• How to complete this task: Write out all the records exactly, and keep any images out.

• Data for this exercise:
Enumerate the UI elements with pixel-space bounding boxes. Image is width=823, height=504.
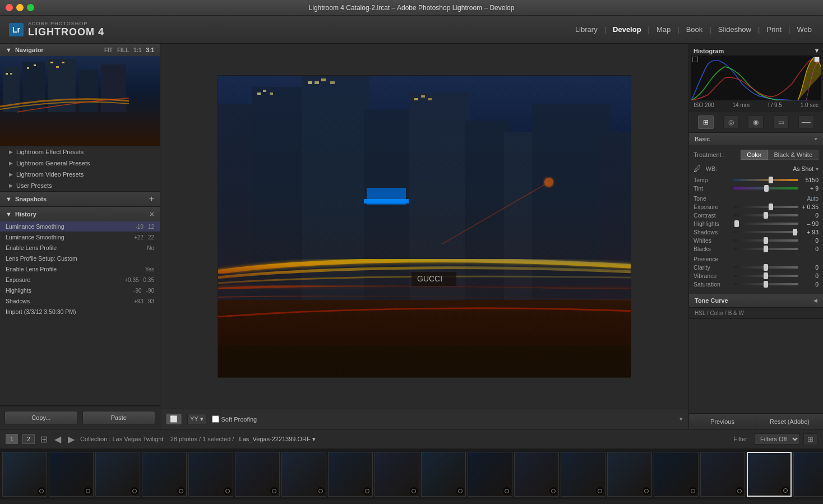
- history-item[interactable]: Lens Profile Setup: Custom: [0, 253, 160, 264]
- navigator-header[interactable]: ▼ Navigator FIT FILL 1:1 3:1: [0, 44, 160, 56]
- nav-map[interactable]: Map: [654, 24, 673, 35]
- slider-thumb[interactable]: [764, 237, 768, 244]
- eyedropper-tool[interactable]: 🖊: [693, 164, 701, 173]
- film-thumb[interactable]: [468, 452, 512, 497]
- film-thumb[interactable]: [561, 452, 605, 497]
- film-thumb[interactable]: [793, 452, 823, 497]
- slider-thumb[interactable]: [764, 212, 768, 219]
- film-thumb[interactable]: [700, 452, 745, 497]
- close-button[interactable]: [6, 4, 13, 11]
- slider-thumb[interactable]: [793, 229, 797, 235]
- history-item[interactable]: Luminance Smoothing +22 22: [0, 232, 160, 243]
- film-thumb[interactable]: [2, 452, 47, 497]
- filmstrip-next-button[interactable]: ▶: [67, 434, 76, 445]
- slider-thumb[interactable]: [764, 281, 768, 288]
- film-thumb[interactable]: [654, 452, 699, 497]
- copy-button[interactable]: Copy...: [4, 411, 78, 424]
- slider-track[interactable]: [733, 266, 798, 269]
- filmstrip-file-label[interactable]: Las_Vegas-2221399.ORF ▾: [239, 436, 316, 442]
- history-item[interactable]: Shadows +93 93: [0, 296, 160, 307]
- film-thumb[interactable]: [235, 452, 280, 497]
- slider-track[interactable]: [733, 248, 798, 250]
- slider-track[interactable]: [733, 283, 798, 285]
- slider-track[interactable]: [733, 214, 798, 216]
- nav-library[interactable]: Library: [573, 24, 600, 35]
- tool-spot-removal[interactable]: ◎: [723, 115, 739, 129]
- preset-item[interactable]: ▶Lightroom Video Presets: [0, 169, 160, 180]
- nav-web[interactable]: Web: [795, 24, 815, 35]
- film-thumb[interactable]: [421, 452, 466, 497]
- nav-book[interactable]: Book: [684, 24, 705, 35]
- history-header[interactable]: ▼ History ×: [0, 207, 160, 221]
- preset-item[interactable]: ▶User Presets: [0, 180, 160, 191]
- nav-develop[interactable]: Develop: [611, 24, 644, 35]
- previous-button[interactable]: Previous: [689, 414, 756, 429]
- filmstrip-page-1[interactable]: 1: [6, 434, 18, 444]
- basic-section-header[interactable]: Basic ▾: [689, 133, 823, 145]
- tool-adjustment-brush[interactable]: —: [798, 115, 814, 129]
- film-thumb[interactable]: [328, 452, 373, 497]
- history-item[interactable]: Enable Lens Profile No: [0, 243, 160, 253]
- tool-graduated-filter[interactable]: ▭: [773, 115, 789, 129]
- history-item[interactable]: Exposure +0.35 0.35: [0, 275, 160, 285]
- filmstrip-scrollbar[interactable]: [0, 500, 823, 504]
- tint-slider[interactable]: [733, 187, 798, 189]
- tone-curve-header[interactable]: Tone Curve ◀: [689, 294, 823, 308]
- snapshots-add-button[interactable]: +: [149, 195, 154, 204]
- film-thumb[interactable]: [49, 452, 94, 497]
- history-item[interactable]: Luminance Smoothing -10 12: [0, 221, 160, 232]
- nav-fit[interactable]: FIT: [104, 47, 113, 53]
- nav-3to1[interactable]: 3:1: [146, 47, 154, 53]
- tool-crop[interactable]: ⊞: [698, 115, 714, 129]
- slider-track[interactable]: [733, 231, 798, 233]
- nav-slideshow[interactable]: Slideshow: [716, 24, 753, 35]
- slider-thumb[interactable]: [764, 272, 768, 279]
- snapshots-header[interactable]: ▼ Snapshots +: [0, 192, 160, 206]
- history-item[interactable]: Enable Lens Profile Yes: [0, 264, 160, 275]
- filmstrip-page-2[interactable]: 2: [22, 434, 35, 444]
- slider-thumb[interactable]: [769, 204, 773, 210]
- yy-selector[interactable]: YY ▾: [187, 414, 206, 424]
- color-treatment-button[interactable]: Color: [741, 150, 767, 160]
- minimize-button[interactable]: [16, 4, 24, 11]
- toolbar-dropdown[interactable]: ▾: [679, 415, 683, 422]
- filmstrip-grid-view[interactable]: ⊞: [39, 434, 49, 445]
- photo-container[interactable]: GUCCI: [160, 44, 688, 409]
- slider-thumb[interactable]: [734, 220, 739, 227]
- slider-track[interactable]: [733, 223, 798, 225]
- auto-button[interactable]: Auto: [807, 196, 819, 202]
- history-close-button[interactable]: ×: [150, 210, 154, 219]
- nav-1to1[interactable]: 1:1: [133, 47, 141, 53]
- clip-shadow-indicator[interactable]: [692, 57, 698, 62]
- slider-thumb[interactable]: [764, 264, 768, 271]
- film-thumb[interactable]: [281, 452, 326, 497]
- film-thumb[interactable]: [374, 452, 419, 497]
- slider-thumb[interactable]: [764, 246, 768, 252]
- view-loupe-button[interactable]: ⬜: [166, 414, 182, 424]
- reset-button[interactable]: Reset (Adobe): [756, 414, 823, 429]
- soft-proofing-input[interactable]: [212, 415, 219, 423]
- filmstrip-prev-button[interactable]: ◀: [53, 434, 62, 445]
- film-thumb[interactable]: [747, 452, 792, 497]
- film-thumb[interactable]: [142, 452, 187, 497]
- wb-dropdown[interactable]: ▾: [816, 166, 819, 172]
- slider-track[interactable]: [733, 206, 798, 208]
- temp-thumb[interactable]: [769, 177, 773, 183]
- nav-print[interactable]: Print: [764, 24, 784, 35]
- clip-highlight-indicator[interactable]: [814, 57, 820, 62]
- preset-item[interactable]: ▶Lightroom General Presets: [0, 158, 160, 169]
- bw-treatment-button[interactable]: Black & White: [768, 150, 819, 160]
- slider-track[interactable]: [733, 239, 798, 242]
- window-controls[interactable]: [6, 4, 34, 11]
- film-thumb[interactable]: [514, 452, 559, 497]
- temp-slider[interactable]: [733, 179, 798, 181]
- film-thumb[interactable]: [607, 452, 652, 497]
- histogram-arrow[interactable]: ▾: [815, 47, 819, 54]
- paste-button[interactable]: Paste: [82, 411, 156, 424]
- film-thumb[interactable]: [188, 452, 233, 497]
- preset-item[interactable]: ▶Lightroom Effect Presets: [0, 146, 160, 158]
- filter-toggle[interactable]: ⊞: [803, 433, 817, 445]
- history-item[interactable]: Highlights -90 -90: [0, 285, 160, 296]
- tool-redeye[interactable]: ◉: [748, 115, 764, 129]
- filter-select[interactable]: Filters Off: [754, 433, 800, 445]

• Finished exercise:
Enumerate the UI elements with pixel-space bounding boxes. Image is width=823, height=504.
- history-item[interactable]: Lens Profile Setup: Custom: [0, 253, 160, 264]
- navigator-header[interactable]: ▼ Navigator FIT FILL 1:1 3:1: [0, 44, 160, 56]
- nav-map[interactable]: Map: [654, 24, 673, 35]
- slider-thumb[interactable]: [764, 237, 768, 244]
- eyedropper-tool[interactable]: 🖊: [693, 164, 701, 173]
- film-thumb[interactable]: [468, 452, 512, 497]
- film-thumb[interactable]: [561, 452, 605, 497]
- film-thumb[interactable]: [793, 452, 823, 497]
- slider-thumb[interactable]: [764, 212, 768, 219]
- film-thumb[interactable]: [700, 452, 745, 497]
- close-button[interactable]: [6, 4, 13, 11]
- slider-thumb[interactable]: [793, 229, 797, 235]
- history-item[interactable]: Luminance Smoothing +22 22: [0, 232, 160, 243]
- film-thumb[interactable]: [2, 452, 47, 497]
- filmstrip-next-button[interactable]: ▶: [67, 434, 76, 445]
- slider-thumb[interactable]: [764, 281, 768, 288]
- film-thumb[interactable]: [654, 452, 699, 497]
- copy-button[interactable]: Copy...: [4, 411, 78, 424]
- slider-track[interactable]: [733, 266, 798, 269]
- filmstrip-file-label[interactable]: Las_Vegas-2221399.ORF ▾: [239, 436, 316, 442]
- history-item[interactable]: Shadows +93 93: [0, 296, 160, 307]
- film-thumb[interactable]: [235, 452, 280, 497]
- slider-track[interactable]: [733, 248, 798, 250]
- slider-track[interactable]: [733, 283, 798, 285]
- slider-track[interactable]: [733, 214, 798, 216]
- nav-library[interactable]: Library: [573, 24, 600, 35]
- tool-spot-removal[interactable]: ◎: [723, 115, 739, 129]
- preset-item[interactable]: ▶Lightroom Video Presets: [0, 169, 160, 180]
- nav-web[interactable]: Web: [795, 24, 815, 35]
- film-thumb[interactable]: [421, 452, 466, 497]
- nav-book[interactable]: Book: [684, 24, 705, 35]
- history-header[interactable]: ▼ History ×: [0, 207, 160, 221]
- preset-item[interactable]: ▶User Presets: [0, 180, 160, 191]
- nav-develop[interactable]: Develop: [611, 24, 644, 35]
- previous-button[interactable]: Previous: [689, 414, 756, 429]
- filmstrip-page-1[interactable]: 1: [6, 434, 18, 444]
- basic-section-header[interactable]: Basic ▾: [689, 133, 823, 145]
- tool-adjustment-brush[interactable]: —: [798, 115, 814, 129]
- film-thumb[interactable]: [328, 452, 373, 497]
- history-item[interactable]: Enable Lens Profile No: [0, 243, 160, 253]
- tool-graduated-filter[interactable]: ▭: [773, 115, 789, 129]
- history-item[interactable]: Exposure +0.35 0.35: [0, 275, 160, 285]
- filmstrip-scrollbar[interactable]: [0, 500, 823, 504]
- tint-slider[interactable]: [733, 187, 798, 189]
- tone-curve-header[interactable]: Tone Curve ◀: [689, 294, 823, 308]
- snapshots-add-button[interactable]: +: [149, 195, 154, 204]
- film-thumb[interactable]: [49, 452, 94, 497]
- history-item[interactable]: Luminance Smoothing -10 12: [0, 221, 160, 232]
- nav-fit[interactable]: FIT: [104, 47, 113, 53]
- nav-3to1[interactable]: 3:1: [146, 47, 154, 53]
- tool-crop[interactable]: ⊞: [698, 115, 714, 129]
- slider-track[interactable]: [733, 231, 798, 233]
- nav-slideshow[interactable]: Slideshow: [716, 24, 753, 35]
- slider-thumb[interactable]: [764, 272, 768, 279]
- snapshots-header[interactable]: ▼ Snapshots +: [0, 192, 160, 206]
- history-item[interactable]: Enable Lens Profile Yes: [0, 264, 160, 275]
- filmstrip-page-2[interactable]: 2: [22, 434, 35, 444]
- slider-thumb[interactable]: [769, 204, 773, 210]
- yy-selector[interactable]: YY ▾: [187, 414, 206, 424]
- color-treatment-button[interactable]: Color: [741, 150, 767, 160]
- minimize-button[interactable]: [16, 4, 24, 11]
- toolbar-dropdown[interactable]: ▾: [679, 415, 683, 422]
- filmstrip-grid-view[interactable]: ⊞: [39, 434, 49, 445]
- photo-container[interactable]: GUCCI: [160, 44, 688, 409]
- slider-thumb[interactable]: [734, 220, 739, 227]
- slider-track[interactable]: [733, 223, 798, 225]
- auto-button[interactable]: Auto: [807, 196, 819, 202]
- history-close-button[interactable]: ×: [150, 210, 154, 219]
- nav-1to1[interactable]: 1:1: [133, 47, 141, 53]
- clip-shadow-indicator[interactable]: [692, 57, 698, 62]
- slider-thumb[interactable]: [764, 264, 768, 271]
- film-thumb[interactable]: [281, 452, 326, 497]
- film-thumb[interactable]: [374, 452, 419, 497]
- slider-thumb[interactable]: [764, 246, 768, 252]
- view-loupe-button[interactable]: ⬜: [166, 414, 182, 424]
- reset-button[interactable]: Reset (Adobe): [756, 414, 823, 429]
- soft-proofing-input[interactable]: [212, 415, 219, 423]
- filmstrip-prev-button[interactable]: ◀: [53, 434, 62, 445]
- film-thumb[interactable]: [747, 452, 792, 497]
- film-thumb[interactable]: [142, 452, 187, 497]
- wb-dropdown[interactable]: ▾: [816, 166, 819, 172]
- slider-track[interactable]: [733, 206, 798, 208]
- temp-thumb[interactable]: [769, 177, 773, 183]
- nav-print[interactable]: Print: [764, 24, 784, 35]
- clip-highlight-indicator[interactable]: [814, 57, 820, 62]
- preset-item[interactable]: ▶Lightroom General Presets: [0, 158, 160, 169]
- bw-treatment-button[interactable]: Black & White: [768, 150, 819, 160]
- slider-track[interactable]: [733, 239, 798, 242]
- window-controls[interactable]: [6, 4, 34, 11]
- film-thumb[interactable]: [514, 452, 559, 497]
- temp-slider[interactable]: [733, 179, 798, 181]
- film-thumb[interactable]: [607, 452, 652, 497]
- histogram-arrow[interactable]: ▾: [815, 47, 819, 54]
- paste-button[interactable]: Paste: [82, 411, 156, 424]
- film-thumb[interactable]: [188, 452, 233, 497]
- preset-item[interactable]: ▶Lightroom Effect Presets: [0, 146, 160, 158]
- filter-toggle[interactable]: ⊞: [803, 433, 817, 445]
- history-item[interactable]: Highlights -90 -90: [0, 285, 160, 296]
- tool-redeye[interactable]: ◉: [748, 115, 764, 129]
- filter-select[interactable]: Filters Off: [754, 433, 800, 445]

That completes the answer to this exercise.